Substituindo as atividades da seção anterior por esses serviços, veríamos que a execução de alvenaria precisa ser finalizada antes do início do reboco e chapisco interno e do reboco e chapisco externo. O revestimento interno (pintura) só poderá ser feito depois que o reboco e chapisco interno for terminado.

Da mesma forma como o revestimento externo (pastilhas) só poderá ser realizado após o reboco e chapisco externo ser executado. Por fim, só poderemos desempenhar a última tarefa, acabamentos internos e externos, depois que os revestimentos interno e externo estiverem concretizados.

Neste exemplo, estamos usando uma mesma equipe para acabamentos internos e externos, colocando ambas as atividades como dependentes para que o time tenha toda a frente de trabalho aberta.
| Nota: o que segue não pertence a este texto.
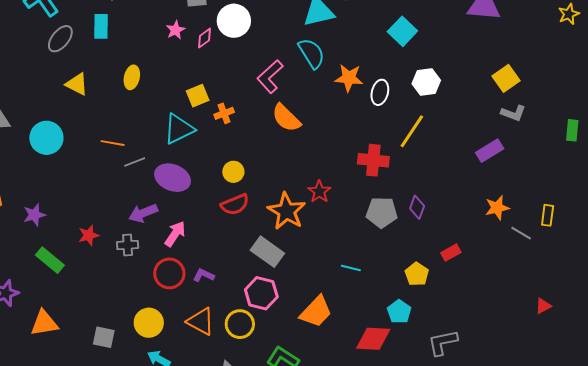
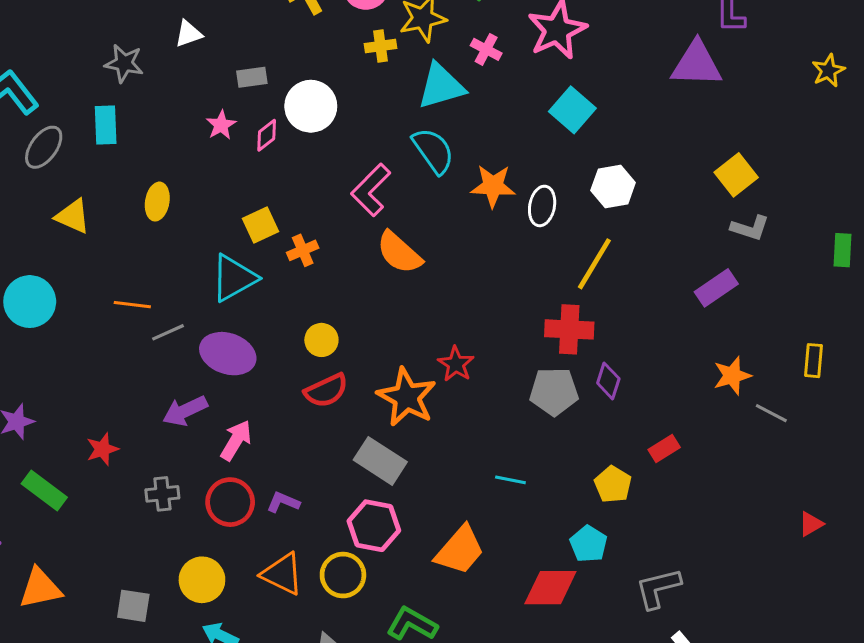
red cross: (373, 160) -> (569, 329), moved
yellow rectangle: (548, 215) -> (814, 361), moved
gray cross: (128, 245) -> (162, 494), moved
Poderíamos, também, separar as tarefas e colocar sua dependência para cada uma das anteriores.

Não existe um “diagrama padrão”. Para cada situação, é possível adotar aquilo que represente melhor a realidade da construção e da empresa.
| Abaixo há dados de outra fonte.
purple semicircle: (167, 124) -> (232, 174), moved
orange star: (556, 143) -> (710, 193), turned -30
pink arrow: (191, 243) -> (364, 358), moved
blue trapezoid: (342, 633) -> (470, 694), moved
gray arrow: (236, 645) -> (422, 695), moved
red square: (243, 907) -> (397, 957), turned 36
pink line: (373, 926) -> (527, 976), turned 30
Voltamos, então, ao nosso exemplo de engenharia, em que a atividade D representa revestimento interno e a atividade E representa revestimento externo. Sabemos que a equipe de revestimento interno acabará seu serviço 2 dias antes. Então, seria possível programar para que este time se junte ao de revestimento externo após o término de sua atividade, talvez até melhorando o prazo desta última, de 4 para 3 dias, por conta do aumento da produtividade.

Por fim, o exemplo dado aborda o básico do diagrama, com poucas tarefas e uma numeração curta. Em uma obra real, o esquema torna-se muito mais complexo. Desse modo, é importantíssimo entender o básico do sistema.

Cálculo do PERT

No esquema acima foi criado um exemplo prático para identificar o caminho crítico da obra através do método CPM. Mas poderia ainda ser calculada a duração de uma atividade  através do método PERT levando em conta três suposições do tempo, em dias, para a realização da tarefa. Essas suposições são: otimista, mais provável e pessimista. Com isso, utilizamos a seguinte fórmula para fazer a conta:

Prazo PERT = (Otimista + (4 x Mais Provável) + Pessimista)/6

Podemos ainda obter um desvio padrão para somar e diminuir ao prazo PERT para que a obra fique dentro de todas as suposições, evitando que haja atrasos ou que sobre muito tempo ocioso. O desvio é calculado da seguinte maneira:

Desvio = (Pessimista – Otimista)/6

Com tudo calculado, obtemos um prazo de duração de uma determinada atividade e temos uma ideia de quanto tempo para mais e para menos essa tarefa pode demorar, levando em consideração os imprevistos e a produtividade.

Conclusão

A metodologia PERT/CPM na gestão de projetos de construção permite ter  controle do desempenho das equipes e identificar em quais atividades elas precisam focar para que não ocorram atrasos na obra.

As informações geradas utilizando essa metodologia podem ser usadas para melhorar o direcionamento da obra e a produção. No exemplo que usamos, já seria possível prever a paralisação de uma frente de trabalho e a readequação das atividades daquele grupo.